Mariana Casij Peña is an Associate at the Institute for Integrated Transitions (IFIT) and manages the Law and Peace Practice Group and the Peace Treaty Initiative. She has led IFIT’s research on negotiating with violent criminal groups, supported the countering violent extremism project, and advised key stakeholders on transitional justice issues in contexts such as El Salvador, Nigeria, Ethiopia, the Gambia, and Libya. Additionally, for the past six years, she has overseen IFIT’s transitional justice work in Colombia.

Prior to joining IFIT, Mariana worked with the Presidential Advisor for Human Rights in Colombia and served as a legal adviser for the Victims Unit during the negotiations between the Colombian Government and the FARC, as well as during the subsequent implementation phase. She also worked for the Victims Unit on national cases of collective reparations and as a consultant for the Transitional Justice Directorate of the Colombian Ministry of Justice.

Mariana also previously taught at the Universidad Javeriana in Bogotá, Colombia, in areas of memory, transitional justice, and human rights.

She holds a BA in Law from the Universidad Javeriana and a Master’s degree in Human Rights and Democratisation from the European Inter-University Centre for Human Rights and Democratisation.

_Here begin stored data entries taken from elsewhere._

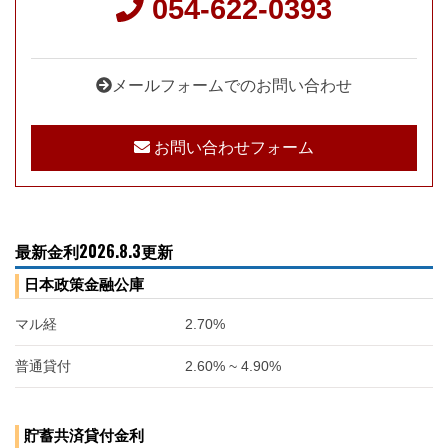
054-622-0393
メールフォームでのお問い合わせ
お問い合わせフォーム
最新金利2026.8.3更新
日本政策金融公庫
マル経
2.70%
普通貸付
2.60% ~ 4.90%
貯蓄共済貸付金利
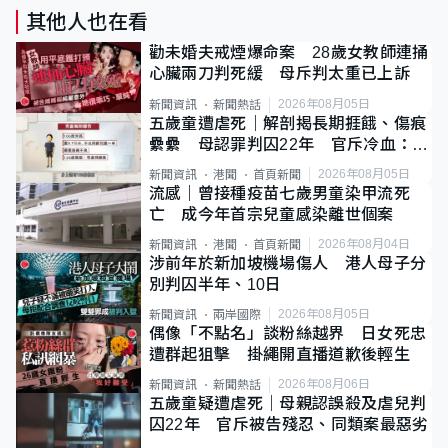
其他人也在看
勸未婚夫戒煙爆命案 28歲女教師連捅
心臟兩刀判死緩 母斥判太重已上訴
2026年08月05日
新聞資訊
新聞熱話
五歲童遭虐死｜解剖揭長期捱餓、傷痕
纍纍 母認罪判囚22年 官斥冷血：同
類案最惡劣
2026年08月05日
新聞資訊
港聞
首頁新聞
流感｜曾接種疫苗七歲男童染甲流死
亡 成今年首宗兒童感染離世個案
2026年08月04日
新聞資訊
港聞
首頁新聞
涉前年於新加坡機場傷人 港人母子分
別判囚半年、10日
2026年08月05日
新聞資訊
兩岸國際
偶像「不點名」談粉絲越界 日女死忠
遭群起狙擊 掛繩開直播道歉後輕生
2026年08月06日
新聞資訊
新聞熱話
五歲童疑遭虐死｜母親認誤殺及虐兒判
囚22年 官斥被告殘忍、同類案最惡劣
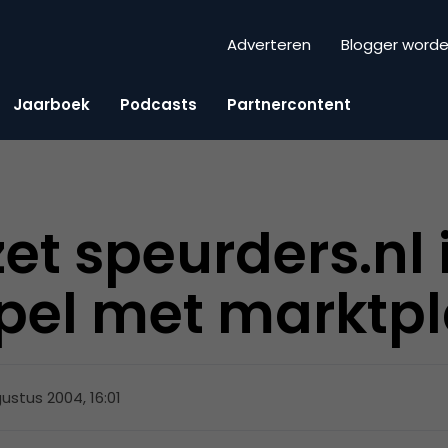
Adverteren
Blogger word
Jaarboek
Podcasts
Partnercontent
et speurders.nl 
el met marktpl
ustus 2004, 16:01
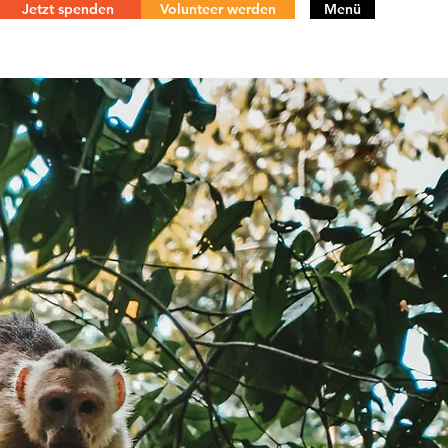
Jetzt spenden
Volunteer werden
Menü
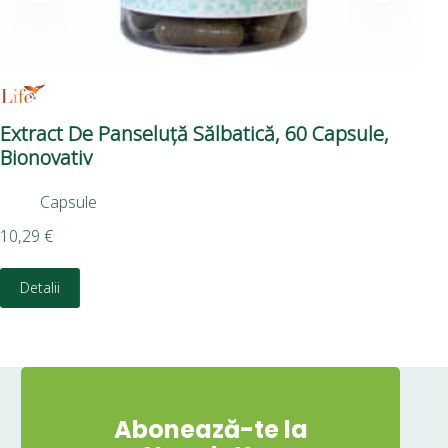
​Extract De Panseluță Sălbatică, 60 Capsule,
Bra
Bionovativ
Bi
Capsule
10,29
€
8,8
Detalii
Abonează-te la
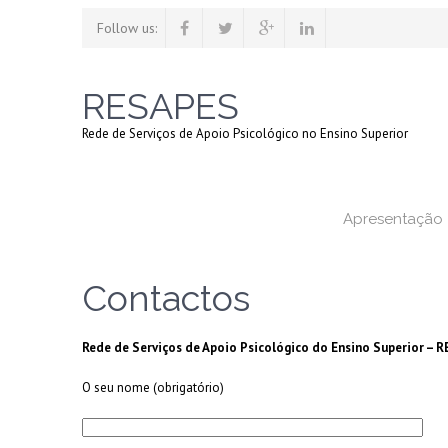
Follow us:
RESAPES
Rede de Serviços de Apoio Psicológico no Ensino Superior
Apresentação
Contactos
Rede de Serviços de Apoio Psicológico do Ensino Superior –
O seu nome (obrigatório)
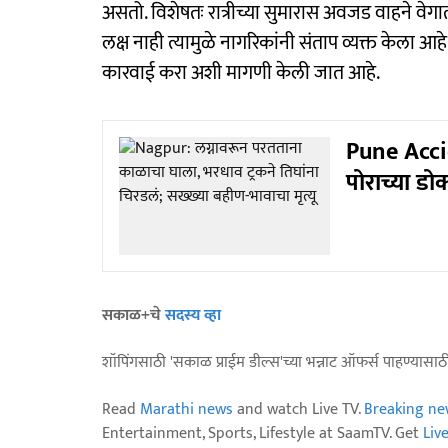
असतो. विशेषतः रात्रीच्या सुमारास अवजड वाहने वेग
लक्ष नाही त्यामुळे नागरिकांनी संताप व्यक्त केला
कारवाई करा अशी मागणी केली जात आहे.
Pune Accid
पोराच्या डोक
सकाळ+चे
सदस्य व्हा
शॉपिंगसाठी 'सकाळ प्राईम डील्स'च्या भन्नाट ऑफर्स पाहण्यासा
Read
Marathi news
and watch Live TV.
Breaking ne
Entertainment, Sports, Lifestyle at SaamTV. Get
Liv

Her focus areas include transitional justice, amnesties, accountability, reparations and reconciliation.

Working languages: English, Spanish and French  

Yasmin Sooka is a leading human rights lawyer and the Executive Director of the Foundation for Human Rights in South Africa. The Foundation is the country’s primary indigenous grant maker, established by President Mandela’s government in 1996 and the European Union to fund the human rights sector in South Africa. Sooka chaired the government’s Steering Committee of the National Forum Against Racism, Racial Discrimination, Xenophobia and Related Intolerances, which is responsible for developing a National Action Plan to combat racism in the country.

A leading international expert in the field of transitional justice, Sooka served on the South African Truth and Reconciliation Commission from 1996-2001 and chaired the committee responsible for the final report from 2001-03. She was appointed by the United Nations to serve on the Truth and Reconciliation Commission of Sierra Leone from 2002-04. She is also a member of the Advisory Body on the Review of Security Council Resolution 1325.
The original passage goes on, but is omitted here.